When Is Debt A Problem?
Debt is a tool to help businesses grow, but if a business is incapable of paying off its lenders, then it exists at their mercy. If things get really bad, the lenders can take control of the business. However, a more usual (but still expensive) situation is where a company must dilute shareholders at a cheap share price simply to get debt under control. Of course, the upside of debt is that it often represents cheap capital, especially when it replaces dilution in a company with the ability to reinvest at high rates of return.
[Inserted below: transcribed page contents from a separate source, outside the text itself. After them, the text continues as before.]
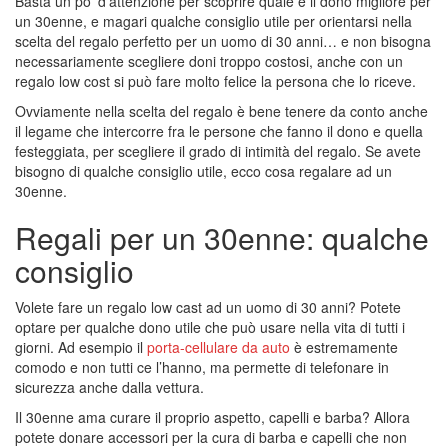
Basta un po’ d’attenzione per scoprire quale è il dono migliore per
un 30enne, e magari qualche consiglio utile per orientarsi nella
scelta del regalo perfetto per un uomo di 30 anni… e non bisogna
necessariamente scegliere doni troppo costosi, anche con un
regalo low cost si può fare molto felice la persona che lo riceve.
Ovviamente nella scelta del regalo è bene tenere da conto anche
il legame che intercorre fra le persone che fanno il dono e quella
festeggiata, per scegliere il grado di intimità del regalo. Se avete
bisogno di qualche consiglio utile, ecco cosa regalare ad un
30enne.
Regali per un 30enne: qualche
consiglio
Volete fare un regalo low cast ad un uomo di 30 anni? Potete
optare per qualche dono utile che può usare nella vita di tutti i
giorni. Ad esempio il
porta-cellulare da auto
è estremamente
comodo e non tutti ce l’hanno, ma permette di telefonare in
sicurezza anche dalla vettura.
Il 30enne ama curare il proprio aspetto, capelli e barba? Allora
potete donare accessori per la cura di barba e capelli che non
When we examine debt levels, we first consider both cash and debt levels, together.
What Is ShockWave Medical’s Debt?
The chart below, which you can click on for greater detail, shows that ShockWave Medical had US$17.1m in debt in December 2021; about the same as the year before. However, its balance sheet shows it holds US$201.0m in cash, so it actually has US$183.9m net cash.
How Healthy Is ShockWave Medical’s Balance Sheet?
We can see from the most recent balance sheet that ShockWave Medical had liabilities of US$51.6m falling due within a year, and liabilities of US$52.2m due beyond that. Offsetting these obligations, it had cash of US$201.0m as well as receivables valued at US$37.4m due within 12 months. So it actually has US$134.6m more liquid assets than total liabilities.
This short term liquidity is a sign that ShockWave Medical could probably pay off its debt with ease, as its balance sheet is far from stretched. Simply put, the fact that ShockWave Medical has more cash than debt is arguably a good indication that it can manage its debt safely. The balance sheet is clearly the area to focus on when you are analysing debt. But ultimately the future profitability of the business will decide if ShockWave Medical can strengthen its balance sheet over time.
In the last year ShockWave Medical wasn’t profitable at an EBIT level, but managed to grow its revenue by 250%, to US$237m. That’s virtually the hole-in-one of revenue growth!
So How Risky Is ShockWave Medical?
Statistically speaking companies that lose money are riskier than those that make money. And we do note that ShockWave Medical had an earnings before interest and tax (EBIT) loss, over the last year. Indeed, in that time it burnt through US$29m of cash and made a loss of US$9.1m. However, it has net cash of US$183.9m, so it has a bit of time before it will need more capital. The good news for shareholders is that ShockWave Medical has dazzling revenue growth, so there’s a very good chance it can boost its free cash flow in the years to come. High growth pre-profit companies may well be risky, but they can also offer great rewards. When analysing debt levels, the balance sheet is the obvious place to start.